Menurutnya bila mencermati isi PMK 32/2021 itu maka pemerintah menjamin selama tiga tahun. Artinya ketika di perbankan memberikan kredit kepada end user itu dijamin oleh pemerintah, melalui LPEI (Lembaga Pembiayaan Ekspor Indonesia) sebagai penjamin dan PT Penjamin Infrastruktur Indonesia (Persero) selaku pelaksana dukungan loss limit termasuk pelaksanaan penjaminan bersama. “Kenyataan di lapangan tidak demikian,” ujarnya.

Salah satu batu sandungan adalah Peraturan Otoritas Jasa Keuangan (POJK) Nomor 48 Tahun 2020 tentang Perubahan Atas Peraturan Otoritas Jasa Keuangan Nomor 11/POJK.03/2020 tentang Stimulus Perekonomian Nasional Sebagai Kebijakan Countercyclical Dampak Penyebaran Coronavirus Disease 2019. POJK tersebut mengatakan tentang tiga pilar seperti ketepatan dalam membayar, prospek usaha debitur dan kondisi keuangan debitur.

“Ini membuat bank dan OJK saling tuding-tudingan. Pascapertemuan dengan Menteri Keuangan Sri Mulyani Indrawati di Nusa Dua, 9 April 2021, OJK pusat bilang sudah tidak ada pilar-pilar lagi, dan mereka siap untuk mengeluarkan (kredit),” ungkapnya.

Agus Widura pun menilai PMK 32/2021 juga tak bisa dieksekusi, lantaran ketimpangan pertumbuhan ekonomi di Indonesia. Ekonomi secara nasional tidak dipungkiri sudah membaik, namun perekonomian Bali yang bertumpu dari pariwisata masih terperosok.

Pihaknya melihat di luar daerah ada 13 sampai 14 perusahaan sudah menggunakan PMK 32/2021 yang juga bergerak di bidang pariwisata.

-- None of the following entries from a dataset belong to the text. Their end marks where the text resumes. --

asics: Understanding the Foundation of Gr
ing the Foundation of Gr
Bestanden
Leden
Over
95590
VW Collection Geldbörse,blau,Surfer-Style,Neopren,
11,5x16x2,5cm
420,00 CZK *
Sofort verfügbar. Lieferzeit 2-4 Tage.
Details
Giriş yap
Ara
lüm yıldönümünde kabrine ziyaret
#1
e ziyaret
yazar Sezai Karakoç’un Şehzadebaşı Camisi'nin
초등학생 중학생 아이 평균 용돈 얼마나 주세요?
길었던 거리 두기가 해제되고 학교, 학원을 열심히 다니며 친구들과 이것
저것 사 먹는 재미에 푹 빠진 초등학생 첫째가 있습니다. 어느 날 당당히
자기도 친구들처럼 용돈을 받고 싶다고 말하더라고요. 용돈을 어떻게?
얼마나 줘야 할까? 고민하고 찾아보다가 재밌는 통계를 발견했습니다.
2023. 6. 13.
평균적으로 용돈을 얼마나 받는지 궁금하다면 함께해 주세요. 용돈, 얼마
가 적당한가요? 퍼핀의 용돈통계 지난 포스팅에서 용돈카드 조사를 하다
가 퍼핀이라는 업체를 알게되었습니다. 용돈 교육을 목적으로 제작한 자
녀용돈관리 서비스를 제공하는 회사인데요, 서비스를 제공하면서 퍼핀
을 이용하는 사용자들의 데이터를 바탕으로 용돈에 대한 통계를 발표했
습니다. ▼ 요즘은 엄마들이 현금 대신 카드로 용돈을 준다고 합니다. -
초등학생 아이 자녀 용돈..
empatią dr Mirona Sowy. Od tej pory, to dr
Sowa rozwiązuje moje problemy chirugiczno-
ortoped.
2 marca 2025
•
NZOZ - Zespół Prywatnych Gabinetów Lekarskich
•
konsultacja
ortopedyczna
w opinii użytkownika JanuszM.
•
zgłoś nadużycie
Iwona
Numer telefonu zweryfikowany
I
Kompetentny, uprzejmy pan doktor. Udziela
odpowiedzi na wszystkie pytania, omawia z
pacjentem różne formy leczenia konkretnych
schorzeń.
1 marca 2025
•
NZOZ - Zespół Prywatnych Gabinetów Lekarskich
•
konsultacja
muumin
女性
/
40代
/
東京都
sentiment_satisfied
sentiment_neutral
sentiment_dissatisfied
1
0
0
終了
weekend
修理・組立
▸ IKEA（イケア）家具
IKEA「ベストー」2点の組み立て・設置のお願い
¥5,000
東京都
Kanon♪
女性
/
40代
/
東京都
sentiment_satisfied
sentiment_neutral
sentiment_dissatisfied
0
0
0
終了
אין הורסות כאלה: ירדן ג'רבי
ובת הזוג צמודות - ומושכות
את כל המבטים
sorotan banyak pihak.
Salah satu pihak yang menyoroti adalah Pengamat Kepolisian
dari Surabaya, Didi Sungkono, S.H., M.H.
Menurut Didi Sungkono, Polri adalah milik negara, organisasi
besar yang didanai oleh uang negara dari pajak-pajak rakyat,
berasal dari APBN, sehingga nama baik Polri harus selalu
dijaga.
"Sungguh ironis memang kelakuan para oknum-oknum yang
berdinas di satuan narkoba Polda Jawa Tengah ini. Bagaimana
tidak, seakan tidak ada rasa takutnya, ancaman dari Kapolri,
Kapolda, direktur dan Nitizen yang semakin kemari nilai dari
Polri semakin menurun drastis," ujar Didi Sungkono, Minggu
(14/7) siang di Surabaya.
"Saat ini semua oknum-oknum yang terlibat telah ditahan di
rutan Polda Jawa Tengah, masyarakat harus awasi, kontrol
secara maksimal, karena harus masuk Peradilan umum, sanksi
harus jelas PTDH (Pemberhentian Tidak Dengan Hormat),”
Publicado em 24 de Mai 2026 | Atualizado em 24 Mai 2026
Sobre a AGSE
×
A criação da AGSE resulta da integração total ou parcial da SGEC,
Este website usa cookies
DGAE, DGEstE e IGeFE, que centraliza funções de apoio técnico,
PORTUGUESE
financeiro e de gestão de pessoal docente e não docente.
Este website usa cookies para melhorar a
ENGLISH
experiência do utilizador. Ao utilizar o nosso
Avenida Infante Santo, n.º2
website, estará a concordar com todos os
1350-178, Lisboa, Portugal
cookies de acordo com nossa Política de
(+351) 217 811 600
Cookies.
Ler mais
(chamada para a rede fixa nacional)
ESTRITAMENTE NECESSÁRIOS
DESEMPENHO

Ini artinya perbankan di luar Bali berani mengucurkan dana melalui PMK 32/2021 itu dengan penjaminan dari LPEI (Lembaga Pembiayaan Ekspor Indonesia) sebagai penjamin dan PT Penjamin Infrastruktur Indonesia (Persero) selaku pelaksana dukungan loss limit termasuk pelaksanaan penjaminan bersama.

“Sementara di Bali perbankan terkesan tebang pilih. Mereka (perbankan) tidak satu pun ada yang berani ambil keputusan dan berkorban karena melihat secara bisnis memang betul, lebih baik membantu orang yang masih ada masa depannya, daripada Bali yang tidak jelas masa depannya,” imbuh mantan Ketua DPD REI Bali ini.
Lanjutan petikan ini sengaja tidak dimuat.